◆ PROBLEM REQUIREMENTS:
Each line of the listing below that includes "dossier" should be reported.

[[ RECORDS FOR THE EXERCISE, beginning ]]

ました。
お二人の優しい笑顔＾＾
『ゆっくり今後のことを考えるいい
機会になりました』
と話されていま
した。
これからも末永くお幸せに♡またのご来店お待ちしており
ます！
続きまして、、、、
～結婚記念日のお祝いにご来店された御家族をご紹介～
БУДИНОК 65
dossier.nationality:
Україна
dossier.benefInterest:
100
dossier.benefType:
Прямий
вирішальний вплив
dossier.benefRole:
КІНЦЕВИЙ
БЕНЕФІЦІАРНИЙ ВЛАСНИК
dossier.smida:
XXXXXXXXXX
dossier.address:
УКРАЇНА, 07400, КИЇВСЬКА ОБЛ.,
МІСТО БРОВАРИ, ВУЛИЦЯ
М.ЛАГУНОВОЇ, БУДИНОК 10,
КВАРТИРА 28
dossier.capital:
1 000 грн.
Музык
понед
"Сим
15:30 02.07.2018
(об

[[ RECORDS FOR THE EXERCISE, end ]]
[[ RECORDS FOR THE EXERCISE, beginning ]]

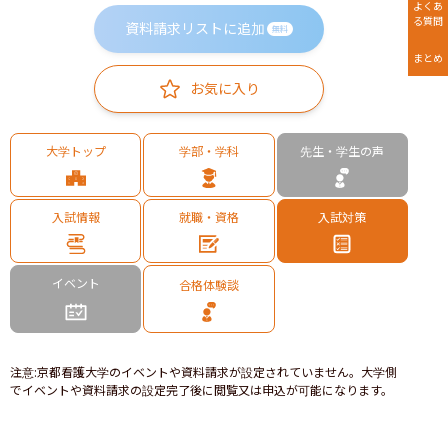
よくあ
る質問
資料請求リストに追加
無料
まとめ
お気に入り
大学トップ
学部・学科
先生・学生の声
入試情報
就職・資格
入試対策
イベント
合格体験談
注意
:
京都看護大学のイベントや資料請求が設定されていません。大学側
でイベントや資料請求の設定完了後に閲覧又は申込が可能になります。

[[ RECORDS FOR THE EXERCISE, end ]]

◆ RESPONSE AREA:
dossier.nationality:
dossier.benefInterest:
dossier.benefType:
dossier.benefRole:
dossier.smida:
dossier.address:
dossier.capital:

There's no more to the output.